Extracted records:
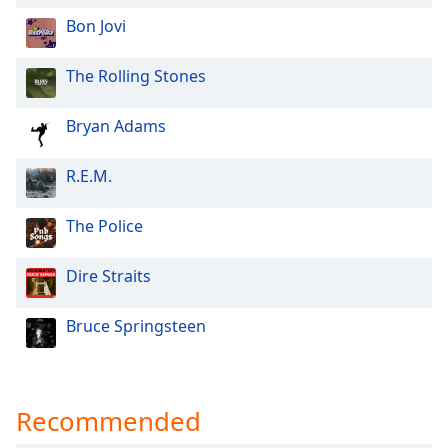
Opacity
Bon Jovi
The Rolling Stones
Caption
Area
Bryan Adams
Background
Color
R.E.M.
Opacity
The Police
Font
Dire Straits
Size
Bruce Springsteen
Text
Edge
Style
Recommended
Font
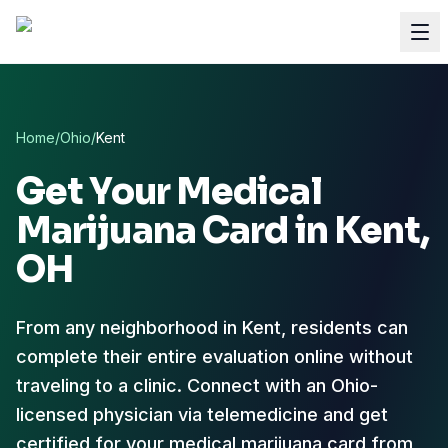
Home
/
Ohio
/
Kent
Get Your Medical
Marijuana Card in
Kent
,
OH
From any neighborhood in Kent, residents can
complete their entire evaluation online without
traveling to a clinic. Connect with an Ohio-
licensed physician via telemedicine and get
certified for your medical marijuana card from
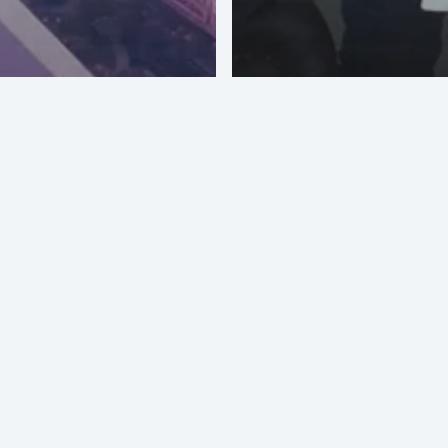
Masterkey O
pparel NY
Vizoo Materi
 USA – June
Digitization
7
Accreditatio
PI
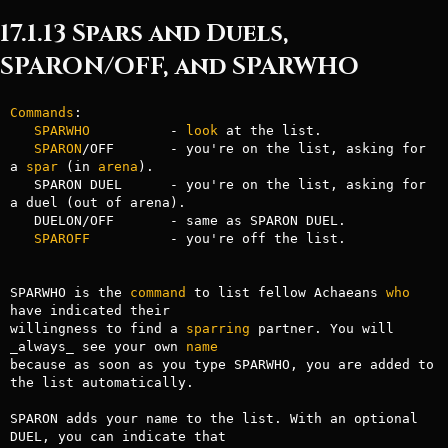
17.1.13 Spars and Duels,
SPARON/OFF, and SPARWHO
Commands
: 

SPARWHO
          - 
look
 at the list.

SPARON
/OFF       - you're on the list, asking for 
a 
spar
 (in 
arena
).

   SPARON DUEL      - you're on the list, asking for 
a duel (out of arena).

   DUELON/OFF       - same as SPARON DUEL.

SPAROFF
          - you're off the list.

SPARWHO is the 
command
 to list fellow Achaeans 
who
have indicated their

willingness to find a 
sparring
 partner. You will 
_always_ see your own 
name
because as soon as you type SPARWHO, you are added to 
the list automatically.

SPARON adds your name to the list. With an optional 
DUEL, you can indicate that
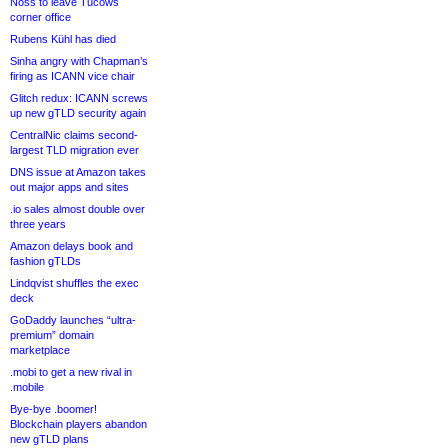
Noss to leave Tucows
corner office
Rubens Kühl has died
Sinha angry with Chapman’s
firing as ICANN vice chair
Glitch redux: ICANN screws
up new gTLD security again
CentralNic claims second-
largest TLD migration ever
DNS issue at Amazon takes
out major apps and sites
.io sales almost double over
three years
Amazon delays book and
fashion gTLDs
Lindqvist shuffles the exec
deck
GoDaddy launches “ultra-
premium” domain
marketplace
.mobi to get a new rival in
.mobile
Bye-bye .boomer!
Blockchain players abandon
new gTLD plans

---

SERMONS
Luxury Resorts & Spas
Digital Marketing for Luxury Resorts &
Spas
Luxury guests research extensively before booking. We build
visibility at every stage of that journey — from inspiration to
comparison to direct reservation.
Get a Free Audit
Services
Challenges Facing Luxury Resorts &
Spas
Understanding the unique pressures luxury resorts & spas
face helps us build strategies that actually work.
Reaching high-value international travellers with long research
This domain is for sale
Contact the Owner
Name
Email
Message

Task prompt. Although pictures appear among the records above, write out exactly only the lines from the one that has "licensed physician via telemedicine and get" through the one that has "new gTLD plans", and leave the pictures out.

Result.
licensed physician via telemedicine and get
certified for your medical marijuana card from
Masterkey O
pparel NY
Vizoo Materi
 USA – June
Digitization
7
Accreditatio
PI
17.1.13 Spars and Duels,
SPARON/OFF, and SPARWHO
Commands
: 

SPARWHO
          - 
look
 at the list.

SPARON
/OFF       - you're on the list, asking for 
a 
spar
 (in 
arena
).

   SPARON DUEL      - you're on the list, asking for 
a duel (out of arena).

   DUELON/OFF       - same as SPARON DUEL.

SPAROFF
          - you're off the list.

SPARWHO is the 
command
 to list fellow Achaeans 
who
have indicated their

willingness to find a 
sparring
 partner. You will 
_always_ see your own 
name
because as soon as you type SPARWHO, you are added to 
the list automatically.

SPARON adds your name to the list. With an optional 
DUEL, you can indicate that
Noss to leave Tucows
corner office
Rubens Kühl has died
Sinha angry with Chapman’s
firing as ICANN vice chair
Glitch redux: ICANN screws
up new gTLD security again
CentralNic claims second-
largest TLD migration ever
DNS issue at Amazon takes
out major apps and sites
.io sales almost double over
three years
Amazon delays book and
fashion gTLDs
Lindqvist shuffles the exec
deck
GoDaddy launches “ultra-
premium” domain
marketplace
.mobi to get a new rival in
.mobile
Bye-bye .boomer!
Blockchain players abandon
new gTLD plans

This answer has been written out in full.